Repeat the records exactly. Leave out the pictures.

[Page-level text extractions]
BEGIN
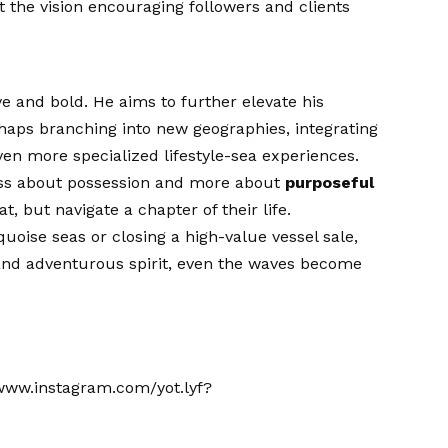
t the vision encouraging followers and clients
ve and bold. He aims to further elevate his
haps branching into new geographies, integrating
en more specialized lifestyle-sea experiences.
less about possession and more about
purposeful
t, but navigate a chapter of their life.
uoise seas or closing a high-value vessel sale,
 and adventurous spirit, even the waves become
/www.instagram.com/yot.lyf?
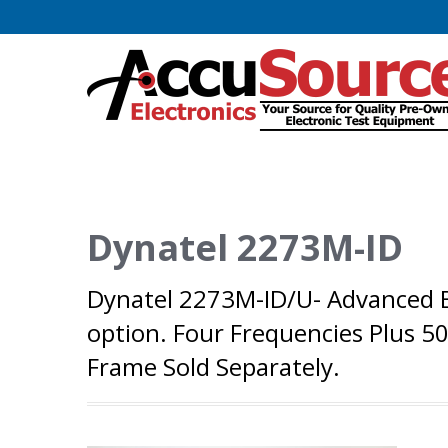
Dynatel 2273M-ID
Dynatel 2273M-ID/U- Advanced Bu
option. Four Frequencies Plus 5
Frame Sold Separately.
END
§ EXPECTED ANSWER
t the vision encouraging followers and clients
ve and bold. He aims to further elevate his
haps branching into new geographies, integrating
en more specialized lifestyle-sea experiences.
less about possession and more about
purposeful
t, but navigate a chapter of their life.
uoise seas or closing a high-value vessel sale,
 and adventurous spirit, even the waves become
/www.instagram.com/yot.lyf?
Dynatel 2273M-ID
Dynatel 2273M-ID/U- Advanced Bu
option. Four Frequencies Plus 5
Frame Sold Separately.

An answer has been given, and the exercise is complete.